___ DATASET RECORDS

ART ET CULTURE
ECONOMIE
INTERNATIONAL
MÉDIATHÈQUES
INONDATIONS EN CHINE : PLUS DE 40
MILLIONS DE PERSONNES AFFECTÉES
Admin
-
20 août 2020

______
___ DATASET RECORDS

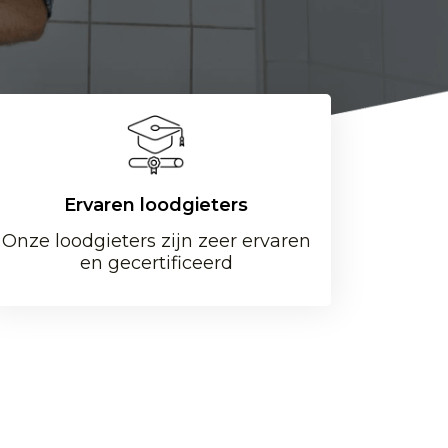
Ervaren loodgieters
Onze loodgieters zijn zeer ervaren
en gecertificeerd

______

EXERCISE AIM :: There is a line with "Ervaren loodgieters" and a line with "en gecertificeerd" above. Copy exactly those two lines and all lines between them, with nothing else.

SOLUTION TO THIS TASK ::
Ervaren loodgieters
Onze loodgieters zijn zeer ervaren
en gecertificeerd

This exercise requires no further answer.